In this PyQBPP program, four expressions representing full adders are created using the replace() function and combined into a single expression, adder. Here qbpp.var("x", shape=4) returns an array of four binary variables x[0], x[1], x[2], x[3], and the dict passed to qbpp.replace() substitutes each scalar placeholder (a, b, i, o, s) with the appropriate array element. The Exhaustive Solver is then used to enumerate all optimal solutions; sol(x), sol(y), sol(c), sol(z) return the assigned values of the arrays as Python lists.

This program produces 512 valid solutions, corresponding to all possible input combinations of a 4-bit adder:

(0) 0: x=[0, 0, 0, 0], y=[0, 0, 0, 0], c=[0, 0, 0, 0, 0], z=[0, 0, 0, 0]
(1) 0: x=[0, 0, 0, 0], y=[0, 0, 0, 0], c=[1, 0, 0, 0, 0], z=[1, 0, 0, 0]
(2) 0: x=[0, 0, 0, 0], y=[1, 0, 0, 0], c=[0, 0, 0, 0, 0], z=[1, 0, 0, 0]
(3) 0: x=[0, 0, 0, 0], y=[1, 0, 0, 0], c=[1, 0, 0, 0, 0], z=[0, 1, 0, 0]

... omitted ...

(510) 0: x=[1, 1, 1, 1], y=[1, 1, 1, 1], c=[0, 1, 1, 1, 1], z=[1, 1, 1, 1]
(511) 0: x=[1, 1, 1, 1], y=[1, 1, 1, 1], c=[1, 1, 1, 1, 1], z=[0, 0, 0, 0]

The 512 solutions correspond to every combination of the 4-bit inputs x, y, and the initial carry-in c[0] (2⁴ x 2⁴ x 2 = 512).

Alternatively, we can define a Python function fa to construct full-adder constraints in a more concise and readable manner:

import pyqbpp as qbpp

def fa(a, b, i, o, s):
    return ((a + b + i) - (2 * o + s) == 0)

x = qbpp.var("x", shape=4)
y = qbpp.var("y", shape=4)
c = qbpp.var("c", shape=5)
z = qbpp.var("z", shape=4)

fa0 = fa(x[0], y[0], c[0], c[1], z[0])
fa1 = fa(x[1], y[1], c[1], c[2], z[1])
fa2 = fa(x[2], y[2], c[2], c[3], z[2])
fa3 = fa(x[3], y[3], c[3], c[4], z[3])
adder = fa0 + fa1 + fa2 + fa3
adder.simplify_as_binary()

solver = qbpp.ExhaustiveSolver(adder)
result = solver.search(best_energy_sols=0)
for idx, sol in enumerate(result.sols):
    print(f"({idx}) {sol.energy}: x={sol(x)}, y={sol(y)}, c={sol(c)}, z={sol(z)}")

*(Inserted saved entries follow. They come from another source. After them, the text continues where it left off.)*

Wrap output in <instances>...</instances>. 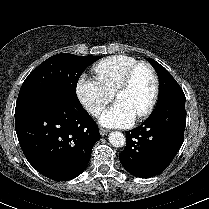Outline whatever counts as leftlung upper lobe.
<instances>
[{
    "mask_svg": "<svg viewBox=\"0 0 209 209\" xmlns=\"http://www.w3.org/2000/svg\"><path fill=\"white\" fill-rule=\"evenodd\" d=\"M159 77V96L157 105L173 99H185L184 92L172 75L158 62L149 58Z\"/></svg>",
    "mask_w": 209,
    "mask_h": 209,
    "instance_id": "left-lung-upper-lobe-1",
    "label": "left lung upper lobe"
}]
</instances>
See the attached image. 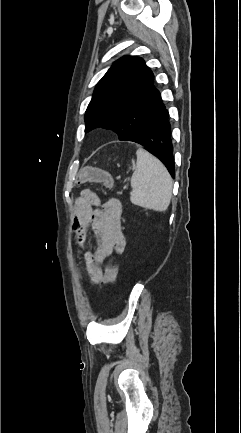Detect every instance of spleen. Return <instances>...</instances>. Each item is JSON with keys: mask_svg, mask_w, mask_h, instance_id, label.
<instances>
[{"mask_svg": "<svg viewBox=\"0 0 241 433\" xmlns=\"http://www.w3.org/2000/svg\"><path fill=\"white\" fill-rule=\"evenodd\" d=\"M136 169L131 178L130 201L137 206L164 212L172 197V178L165 166L144 149L136 151Z\"/></svg>", "mask_w": 241, "mask_h": 433, "instance_id": "1", "label": "spleen"}]
</instances>
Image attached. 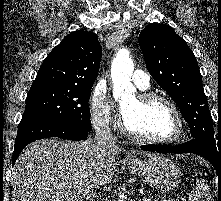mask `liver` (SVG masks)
<instances>
[{
  "instance_id": "1",
  "label": "liver",
  "mask_w": 221,
  "mask_h": 201,
  "mask_svg": "<svg viewBox=\"0 0 221 201\" xmlns=\"http://www.w3.org/2000/svg\"><path fill=\"white\" fill-rule=\"evenodd\" d=\"M120 151L105 146L99 157L94 140L33 142L15 163L12 201H83L96 185L111 182Z\"/></svg>"
}]
</instances>
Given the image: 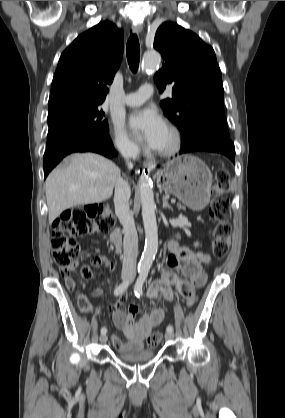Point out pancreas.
I'll list each match as a JSON object with an SVG mask.
<instances>
[{
    "label": "pancreas",
    "mask_w": 285,
    "mask_h": 418,
    "mask_svg": "<svg viewBox=\"0 0 285 418\" xmlns=\"http://www.w3.org/2000/svg\"><path fill=\"white\" fill-rule=\"evenodd\" d=\"M178 207H179V208H182V205H181V204H178Z\"/></svg>",
    "instance_id": "obj_1"
}]
</instances>
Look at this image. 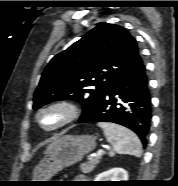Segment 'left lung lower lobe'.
Masks as SVG:
<instances>
[{
	"label": "left lung lower lobe",
	"instance_id": "left-lung-lower-lobe-1",
	"mask_svg": "<svg viewBox=\"0 0 178 186\" xmlns=\"http://www.w3.org/2000/svg\"><path fill=\"white\" fill-rule=\"evenodd\" d=\"M79 122L120 124L133 130L145 146L151 122V100L143 61L116 79L100 104L83 114Z\"/></svg>",
	"mask_w": 178,
	"mask_h": 186
}]
</instances>
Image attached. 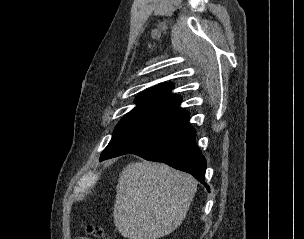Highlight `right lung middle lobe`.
<instances>
[{
    "label": "right lung middle lobe",
    "mask_w": 304,
    "mask_h": 239,
    "mask_svg": "<svg viewBox=\"0 0 304 239\" xmlns=\"http://www.w3.org/2000/svg\"><path fill=\"white\" fill-rule=\"evenodd\" d=\"M167 122L168 120L165 118L145 113L131 112L126 114L116 126L113 137L102 152L101 158Z\"/></svg>",
    "instance_id": "1"
}]
</instances>
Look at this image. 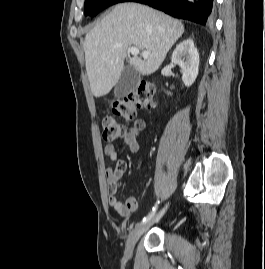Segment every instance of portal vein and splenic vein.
Wrapping results in <instances>:
<instances>
[{
  "label": "portal vein and splenic vein",
  "instance_id": "portal-vein-and-splenic-vein-1",
  "mask_svg": "<svg viewBox=\"0 0 265 269\" xmlns=\"http://www.w3.org/2000/svg\"><path fill=\"white\" fill-rule=\"evenodd\" d=\"M130 53L132 55H138L140 53V51H139V49L137 47H130ZM141 55H142L143 58H147L150 55V52L143 51Z\"/></svg>",
  "mask_w": 265,
  "mask_h": 269
}]
</instances>
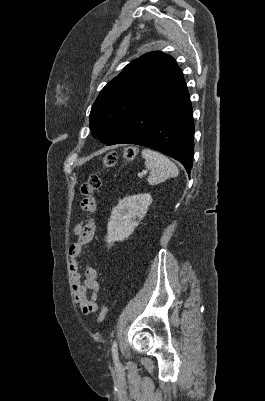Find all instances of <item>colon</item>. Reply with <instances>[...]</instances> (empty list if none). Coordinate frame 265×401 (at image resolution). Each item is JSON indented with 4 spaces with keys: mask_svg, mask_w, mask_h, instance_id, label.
Wrapping results in <instances>:
<instances>
[{
    "mask_svg": "<svg viewBox=\"0 0 265 401\" xmlns=\"http://www.w3.org/2000/svg\"><path fill=\"white\" fill-rule=\"evenodd\" d=\"M138 150L136 147H126L123 150V157L127 161H131L136 158ZM118 156L114 152H110L103 157L102 170L91 174L88 179L81 186V194L84 196H91L102 185V172L113 168L117 162ZM107 305L103 304L98 316V321L102 323L105 320L107 314Z\"/></svg>",
    "mask_w": 265,
    "mask_h": 401,
    "instance_id": "1",
    "label": "colon"
}]
</instances>
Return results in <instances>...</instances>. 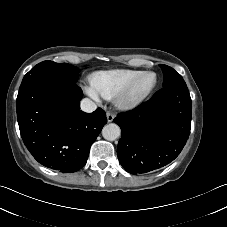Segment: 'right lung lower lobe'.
I'll list each match as a JSON object with an SVG mask.
<instances>
[{"label": "right lung lower lobe", "mask_w": 227, "mask_h": 227, "mask_svg": "<svg viewBox=\"0 0 227 227\" xmlns=\"http://www.w3.org/2000/svg\"><path fill=\"white\" fill-rule=\"evenodd\" d=\"M83 92L75 81L40 74L22 80L16 107L21 137L42 165L64 173L80 170L106 124L101 108L80 110Z\"/></svg>", "instance_id": "obj_1"}]
</instances>
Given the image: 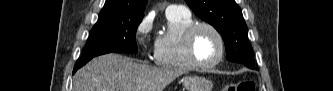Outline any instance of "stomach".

This program produces the same 512 optimal solutions as the previous implementation.

If some of the binary variables are fixed, the valid values of the remaining variables can be derived using the Exhaustive Solver. For example, the following dict ml fixes the carry-in, carry-out, and sum bits:

ml = {c[4]: 1, c[0]: 0, z[3]: 1,
      z[2]: 1, z[1]: 0, z[0]: 1}
adder = qbpp.replace(adder, ml)
adder.simplify_as_binary()

This assigns the 4-bit sum z = 1101 (binary, LSB first: z[0]=1, z[1]=0, z[2]=1, z[3]=1) with carry-in c[0]=0 and carry-out c[4]=1, i.e. the sum $x + y = 11101_{2} = 29$ with no initial carry. The resulting program produces the following output:

(0) 0: x=[0, 1, 1, 1], y=[1, 1, 1, 1], c=[0, 0, 1, 1, 1], z=[1, 0, 1, 1]
(1) 0: x=[1, 1, 1, 1], y=[0, 1, 1, 1], c=[0, 0, 1, 1, 1], z=[1, 0, 1, 1]

Both solutions correspond to $14 + 15 = 29$ and $15 + 14 = 29$, the only two ways to obtain a 4-bit sum of 1101 with the prescribed carry pattern.